In a Globe and Mail story, Kirk Makin reports that the Ontario government settled a lawsuit for $63 million over a software project gone horribly wrong. The lawsuit was brought by EDS Canada Ltd and a number of other companies after the government decided to cancel the Integrated Justice Project (IJP), a project meant to move the province’s entire judicial system onto computers, because it had run over budget:
The death knell came in late 2002, when then-provincial-auditor Erik Peters said the original cost estimate of the project had ballooned to more than $350-million from $180-million. He said that even if the IJP were completed, the prospective savings would be no higher than $250-million.

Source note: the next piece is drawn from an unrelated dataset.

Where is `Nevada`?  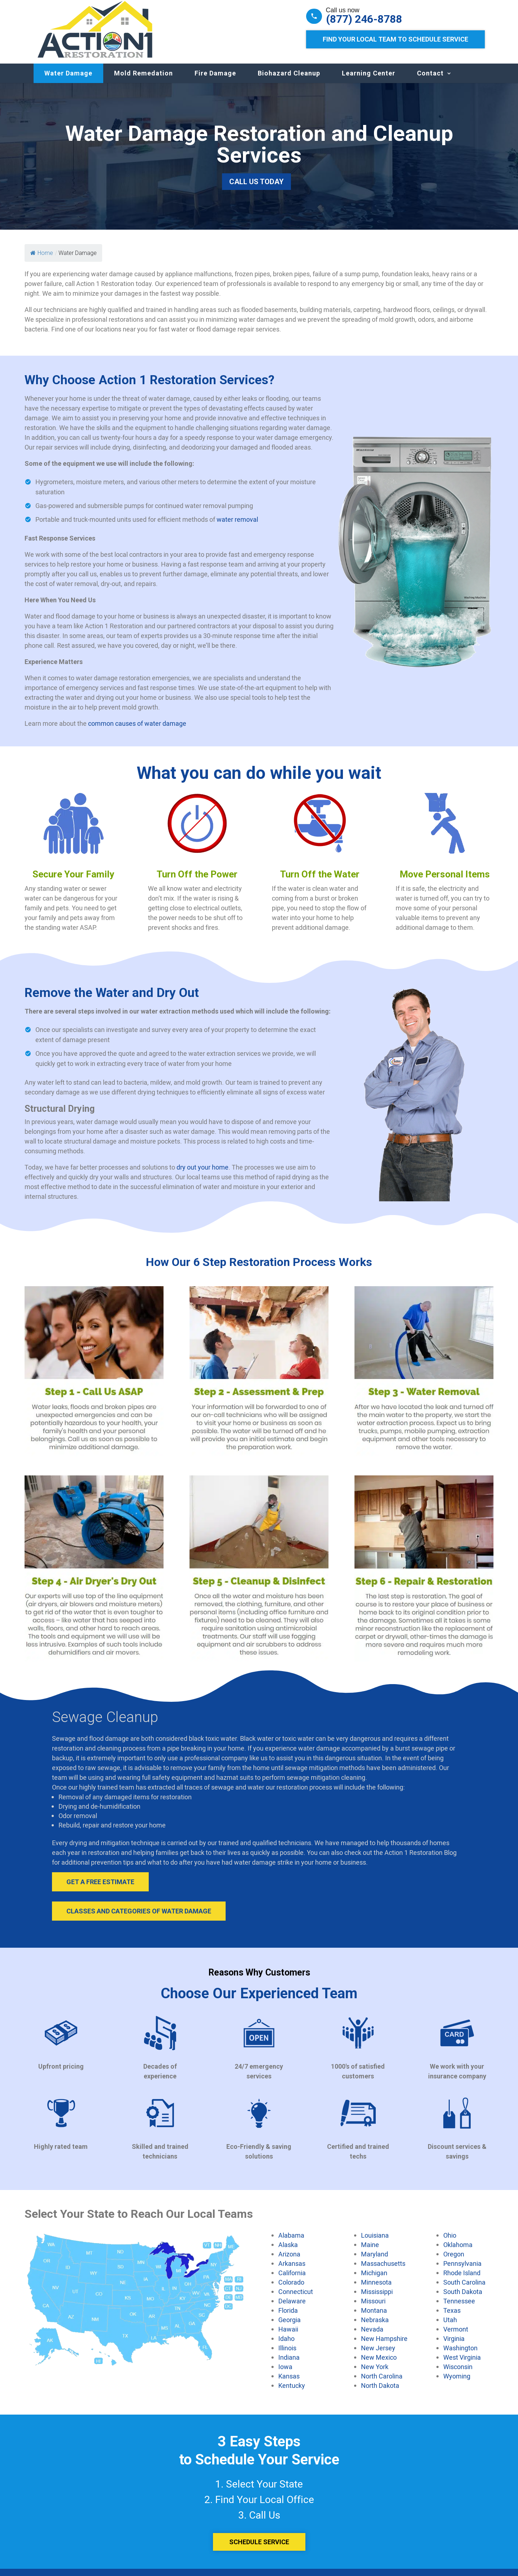 Nevada is located at coordinates (372, 2336).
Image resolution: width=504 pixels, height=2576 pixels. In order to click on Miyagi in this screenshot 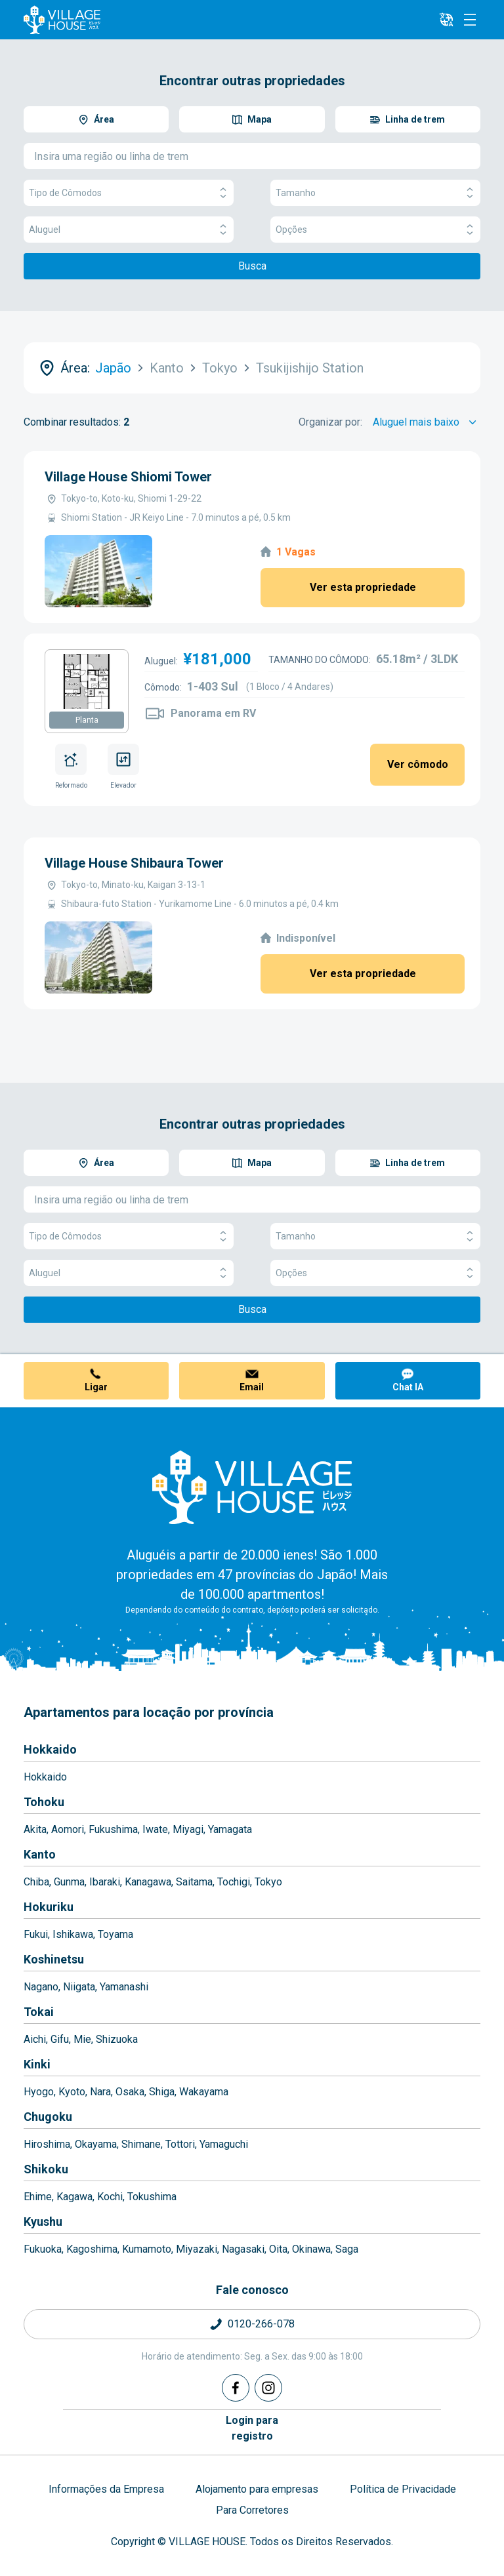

When the project was cancelled it had burned through $200 million. So why didn’t the government continue the project in the hope of recouping the $250 million it expected to save for the project? Derek Freeman, a Toronto lawyer with “inside knowledge of the IJP” provides a clue:
Mr. Freeman recalled that when the project began, the original private-sector partners got carried away and failed to convey how difficult it would be to translate their plans into a system-wide network.
It sounds to me like the private-sector partners failed to convey the difficulty because they were unaware of it themselves.
This is a classic problem in software. Estimates are often off by a factor of two or more because developers, when they first encounter a problem, haven’t acquainted themselves with its many intricacies.
The $350 million estimate to which the project ballooned was probably optimistic.